How to build a new frequency file for Weeder 2.0
Weeder computes significance scores by comparing the oligo frequencies in your input sequences to their background frequencies in the promoters of the genome you are studying. Thus, you need to:
- Prepare a multi-FASTA file containing the promoters of all the genes annotated in your genome of interest. "Promoters" should be the 1000 bp regions upstream of the transcription start sites (NOT the ATG codon) of the genes, taking the sequence of the same strand of the genes. Be careful: remove as much as possible "redundant" promoters, that is, of "genes" annotated with the same TSS (differing in alternative splicings). If you genes are annotated only with coding regions (i.e. from ATG codons) you can take the 1000bp upstream (but excluding) the ATG codon, but only if you're pretty much sure that in your genome of interest the ATG codon is usually within the 1st exon of the gene. In this case the frequencies you'll get are a good approximation of those you'd get by using the TSSs. In other words, in yeast (or similar species) this won't cause any problem: in human (or other mammals) this would be a major problem.
- Download this program (works under UNIX/LINUX/MacOSX), and save it anywhere you like.

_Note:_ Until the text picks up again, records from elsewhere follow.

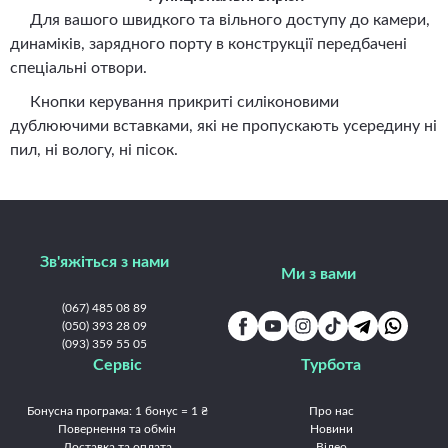
Для вашого швидкого та вільного доступу до камери,
динаміків, зарядного порту в конструкції передбачені
спеціальні отвори.
Кнопки керування прикриті силіконовими
дублюючими вставками, які не пропускають усередину ні
пил, ні вологу, ні пісок.
Зв'яжіться з нами
Ми з вами
(067) 485 08 89
(050) 393 28 09
(093) 359 55 05
Сервіс
Турбота
Бонусна програма: 1 бонус = 1 ₴
Про нас
Повернення та обмін
Новини
Доставка та оплата
Відео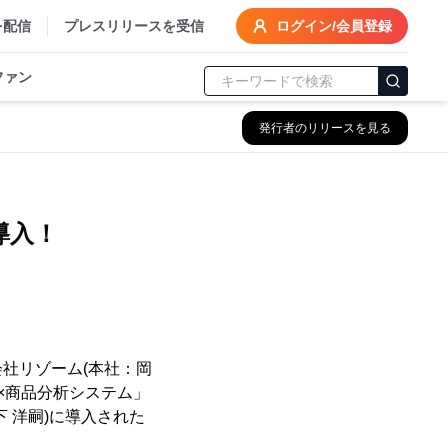
を配信
プレスリリースを受信
ログイン/会員登録
ファン
発行者のリリースを見る
導入！
社リゾーム(本社：岡
客×商品分析システム」
 洋嗣)に導入された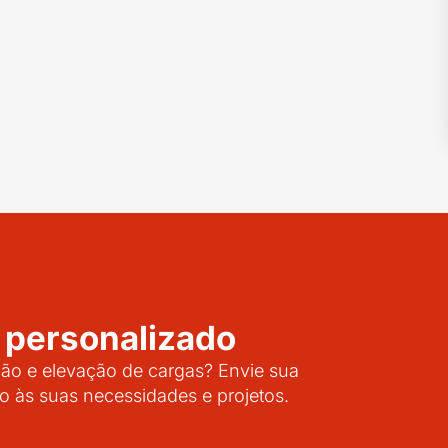
 personalizado
o e elevação de cargas? Envie sua
o às suas necessidades e projetos.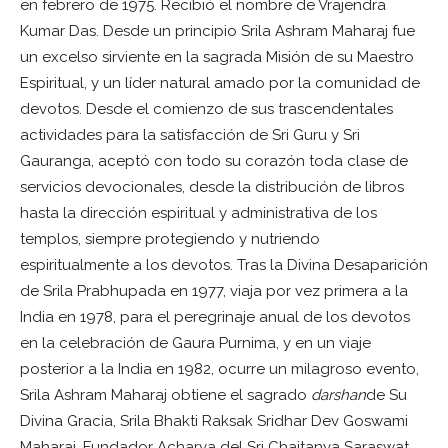
en febrero de 1975. Recibió el nombre de Vrajendra
Kumar Das. Desde un principio Srila Ashram Maharaj fue
un excelso sirviente en la sagrada Misión de su Maestro
Espiritual, y un líder natural amado por la comunidad de
devotos. Desde el comienzo de sus trascendentales
actividades para la satisfacción de Sri Guru y Sri
Gauranga, aceptó con todo su corazón toda clase de
servicios devocionales, desde la distribución de libros
hasta la dirección espiritual y administrativa de los
templos, siempre protegiendo y nutriendo
espiritualmente a los devotos. Tras la Divina Desaparición
de Srila Prabhupada en 1977, viaja por vez primera a la
India en 1978, para el peregrinaje anual de los devotos
en la celebración de Gaura Purnima, y en un viaje
posterior a la India en 1982, ocurre un milagroso evento,
Srila Ashram Maharaj obtiene el sagrado
darshan
de Su
Divina Gracia, Srila Bhakti Raksak Sridhar Dev Goswami
Maharaj, Fundador Acharya del Sri Chaitanya Saraswat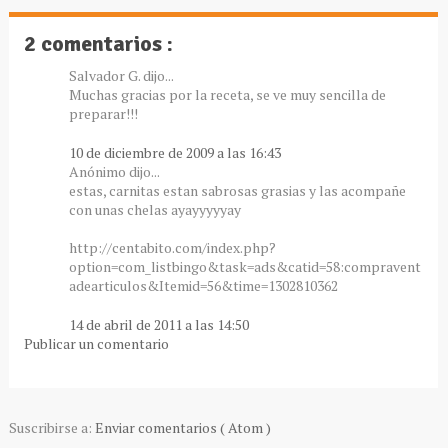
2 comentarios :
Salvador G. dijo...
Muchas gracias por la receta, se ve muy sencilla de
preparar!!!
10 de diciembre de 2009 a las 16:43
Anónimo dijo...
estas, carnitas estan sabrosas grasias y las acompañe
con unas chelas ayayyyyyay
http://centabito.com/index.php?
option=com_listbingo&task=ads&catid=58:compravent
adearticulos&Itemid=56&time=1302810362
14 de abril de 2011 a las 14:50
Publicar un comentario
Suscribirse a:
Enviar comentarios ( Atom )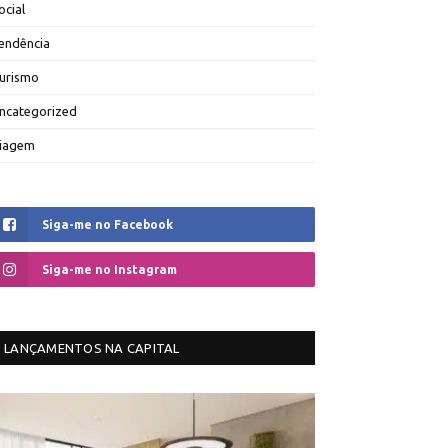
ocial
endência
urismo
ncategorized
iagem
Siga-me no Facebook
Siga-me no Instagram
LANÇAMENTOS NA CAPITAL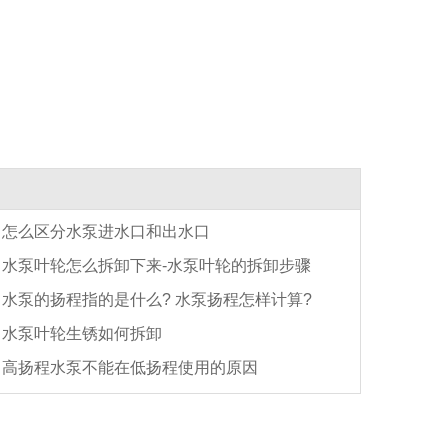
怎么区分水泵进水口和出水口
水泵叶轮怎么拆卸下来-水泵叶轮的拆卸步骤
水泵的扬程指的是什么? 水泵扬程怎样计算?
水泵叶轮生锈如何拆卸
高扬程水泵不能在低扬程使用的原因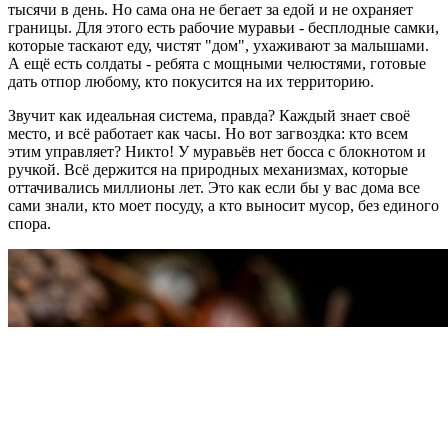
тысячи в день. Но сама она не бегает за едой и не охраняет
границы. Для этого есть рабочие муравьи - бесплодные самки,
которые таскают еду, чистят "дом", ухаживают за малышами.
А ещё есть солдаты - ребята с мощными челюстями, готовые
дать отпор любому, кто покусится на их территорию.
Звучит как идеальная система, правда? Каждый знает своё
место, и всё работает как часы. Но вот загвоздка: кто всем
этим управляет? Никто! У муравьёв нет босса с блокнотом и
ручкой. Всё держится на природных механизмах, которые
оттачивались миллионы лет. Это как если бы у вас дома все
сами знали, кто моет посуду, а кто выносит мусор, без единого
спора.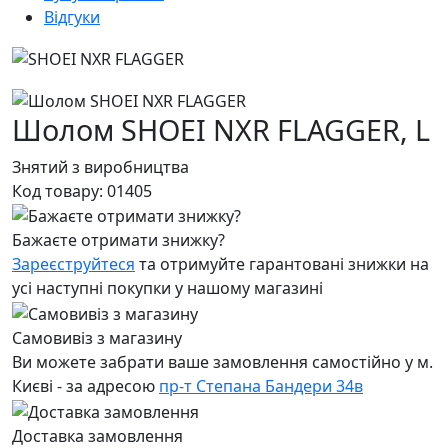
Відгуки
Шолом SHOEI NXR FLAGGER,
L
Знятий з виробництва
Код товару:
01405
Бажаєте отримати знижку?
Зареєструйтеся
та отримуйте гарантовані знижки на
усі наступні покупки у нашому магазині
Самовивіз з магазину
Ви можете забрати ваше замовлення самостійно у м.
Києві - за адресою
пр-т Степана Бандери 34в
Доставка замовлення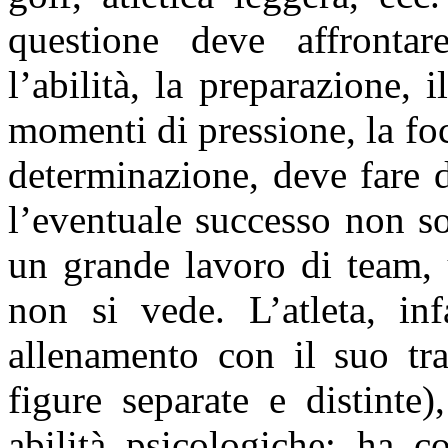
questione deve affrontar
l’abilità, la preparazione, 
momenti di pressione, la foca
determinazione, deve fare d
l’eventuale successo non so
un grande lavoro di team, 
non si vede. L’atleta, in
allenamento con il suo tra
figure separate e distinte)
abilità psicologiche; ha c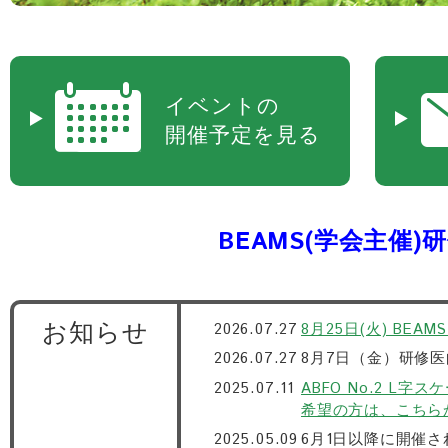
イベントの
開催予定を見る
BEAMS(学会主催
お知らせ
2026.07.27
8月25日(火) BEA
2026.07.27
8月7日（金）研修医向
2025.07.11
ABFO No.2 L
希望の方は、こちら
2025.05.09
6月1日以降に開催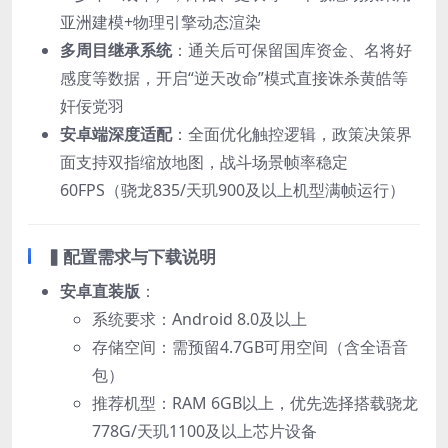
亚洲建模+物理引擎动态渲染
多周目继承系统
：通关后可保留国库资金、名将好
感度等数据，开启“逆天改命”模式直接诛杀黄皓等
奸佞党羽
安卓端深度适配
：全面优化触控逻辑，政策决策界
面支持双指缩放地图，战斗场景帧率稳定
60FPS（骁龙835/天玑900及以上机型满帧运行）
▍
配置需求与下载说明
安卓直装版
：
系统要求：Android 8.0及以上
存储空间：需预留4.7GB可用空间（含全语音
包）
推荐机型：RAM 6GB以上，优先选择搭载骁龙
778G/天玑1100及以上芯片设备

- Compile the program: g++ w2frequency_maker.cpp -o w2frequency_maker -O3
- At this point you'll get an executable file called "w2frequency_maker"

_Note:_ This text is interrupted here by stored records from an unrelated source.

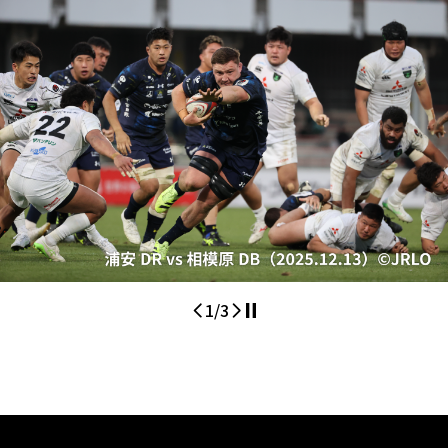
1
/
3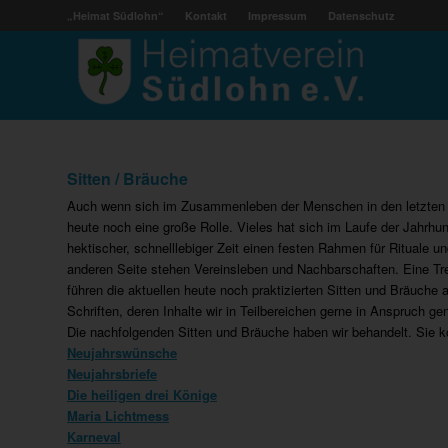
„Heimat Südlohn“
Kontakt
Impressum
Datenschutz
Sitten / Bräuche
Auch wenn sich im Zusammenleben der Menschen in den letzten Jah
heute noch eine große Rolle. Vieles hat sich im Laufe der Jahrhun
hektischer, schnelllebiger Zeit einen festen Rahmen für Rituale u
anderen Seite stehen Vereinsleben und Nachbarschaften. Eine Tre
führen die aktuellen heute noch praktizierten Sitten und Bräuche
Schriften, deren Inhalte wir in Teilbereichen gerne in Anspruch 
Die nachfolgenden Sitten und Bräuche haben wir behandelt. Sie
Neujahrswünsche
Neujahrsbriefe
Die heiligen drei Könige
Maria Lichtmess
Karneval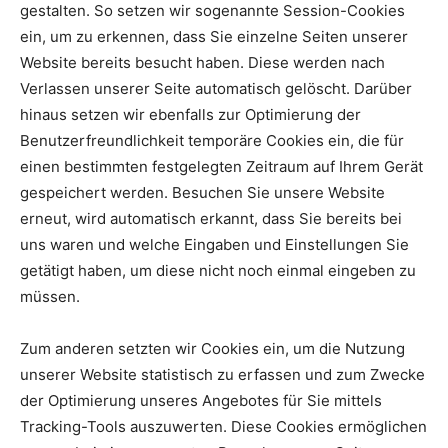
gestalten. So setzen wir sogenannte Session-Cookies
ein, um zu erkennen, dass Sie einzelne Seiten unserer
Website bereits besucht haben. Diese werden nach
Verlassen unserer Seite automatisch gelöscht. Darüber
hinaus setzen wir ebenfalls zur Optimierung der
Benutzerfreundlichkeit temporäre Cookies ein, die für
einen bestimmten festgelegten Zeitraum auf Ihrem Gerät
gespeichert werden. Besuchen Sie unsere Website
erneut, wird automatisch erkannt, dass Sie bereits bei
uns waren und welche Eingaben und Einstellungen Sie
getätigt haben, um diese nicht noch einmal eingeben zu
müssen.
Zum anderen setzten wir Cookies ein, um die Nutzung
unserer Website statistisch zu erfassen und zum Zwecke
der Optimierung unseres Angebotes für Sie mittels
Tracking-Tools auszuwerten. Diese Cookies ermöglichen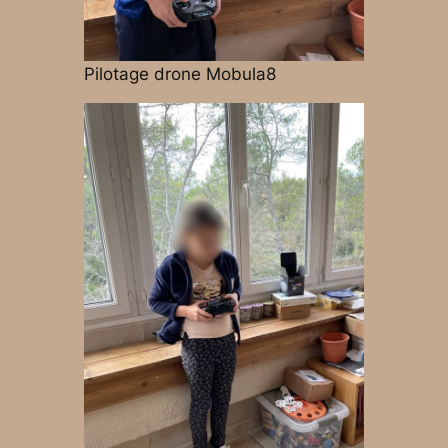
Pilotage drone Mobula8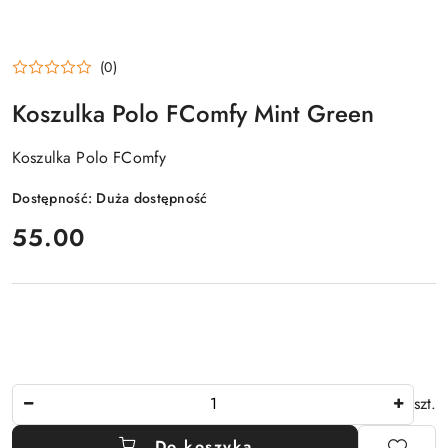
(0)
Koszulka Polo FComfy Mint Green
Koszulka Polo FComfy
Dostępność:
Duża dostępność
cena:
55.00
Ilość
szt.
Do koszyka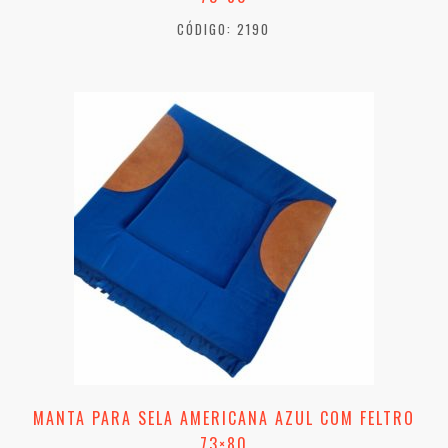
CÓDIGO: 2190
MANTA PARA SELA AMERICANA AZUL COM FELTRO
73×80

- To run it the syntax is:
./w2frequency_maker promoter_multifasta_file species_code ds|ss
where "species_code" is a two-letter (uppercase) species code you'll use for your analyses. For example, in the frequencies that come with weeder2 HS is Homo sapiens, MM is Mus musculus, AT Arabidopsis thaliana, and so on. The third parameter must be "ds" or ss". To compute double strand frequencies use ds while for single strand frequencies use ss.
- When the program has finished, in the same directory you're in you'll notice that three new files have appeared, called "XX_ds.6.freq ""XX_ds.8.freq" and "XX_ds.10.freq" (or "XX_ss.6.freq ""XX_ss.8.freq" and "XX_ss.10.freq") where XX is the species code. Copy them into the "FreqFiles" folder of Weeder 2.0, and you're done. You can use the new frequencies by specifying the new "XX" species code on the commandline.